I use pretrained Densenet121 to test several datasets, but after running several epochs, the program hangs on and there isn’t any error message reported. The process can be found in host and the memory of GPU is still occupied by the process but the Volatile GPU-Util is 0%
as the follow shows:

what’s the problem? Can anyone help to shed light on this ?

The code:

    for batch_no in range(9,24):
        test_data = datasetMutiIndx(raw_test_data, random_samples[start:start + batch_size])
        complete_data = exclude_wrong_labeled(model, test_data, device)
        test_data_laoder = DataLoader(dataset=complete_data, batch_size=1, shuffle=True)
        deepfool = DeepFool(target_model=model, num_classes=num_out, overshoot=overshoot, max_iter=max_iter,
                            device=device)
        for data, label in test_data_laoder:
            data = data.squeeze(0)
            data, label = data.to(device), label.to(device)
            adv_img, normal_label, adv_label = deepfool.do_craft(data)

Are you using multiprocessing? If so, could you disable it (e.g. by setting num_workers=0 in DataLoader) just for debugging?
Is the process hanging in the first epoch or after a few?

1 Like

Thanks for your kind reply! I just use the pretrained model to test some samples and the num_workers is 0 by default in my DataLoader as the code shows. It hangs after several samples.

Thanks for the info. Could you try to run it on your CPU and see, if it hangs again?
Are you using multiprocessing somewhere else?

Could you post an executable code snippet reproducing the error?

1 Like

Good idea. I’ll test it on CPU and it may be take a long time since the complicate model. When i get result, I’ll reply you immediately!

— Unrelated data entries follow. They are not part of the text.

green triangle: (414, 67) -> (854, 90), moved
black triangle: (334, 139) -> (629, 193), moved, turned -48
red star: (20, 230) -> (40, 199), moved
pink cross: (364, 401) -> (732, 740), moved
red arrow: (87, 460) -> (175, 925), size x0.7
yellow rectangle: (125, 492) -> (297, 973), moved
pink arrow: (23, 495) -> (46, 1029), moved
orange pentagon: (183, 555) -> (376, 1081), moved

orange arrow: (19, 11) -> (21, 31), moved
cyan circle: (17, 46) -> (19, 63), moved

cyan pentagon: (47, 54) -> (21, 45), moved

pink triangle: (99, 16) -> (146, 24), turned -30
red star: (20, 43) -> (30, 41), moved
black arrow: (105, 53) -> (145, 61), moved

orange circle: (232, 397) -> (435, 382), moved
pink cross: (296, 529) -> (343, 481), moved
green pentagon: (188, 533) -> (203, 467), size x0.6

Hi, I’ve kept my program running on CPU for more than 30 hours, and it didn’t hangs again. After that, i run it on GPU again and it also didn’t hangs again. A detail I’d like to mention is that when i posted this question shortly after, my machine automatically restarted, which i think helps to solve this problem.

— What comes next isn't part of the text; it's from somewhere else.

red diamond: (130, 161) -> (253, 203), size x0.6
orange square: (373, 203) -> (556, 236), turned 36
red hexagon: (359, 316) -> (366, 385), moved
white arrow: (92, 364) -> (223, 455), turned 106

I also get a runtime error occasionally when I use a shell script to keep running a group pytorch-based program. The error is as the follow shows:

cuda runtime error (4) : unspecified launch failure at /pytorch/aten/src/THC/THCCachingHostAllocator.cpp:257

But when the error appears ,the program just shutdowns and does’t make the program hangs. This may be another problem though, I just to give more information about the hanging since there might be some latent relations.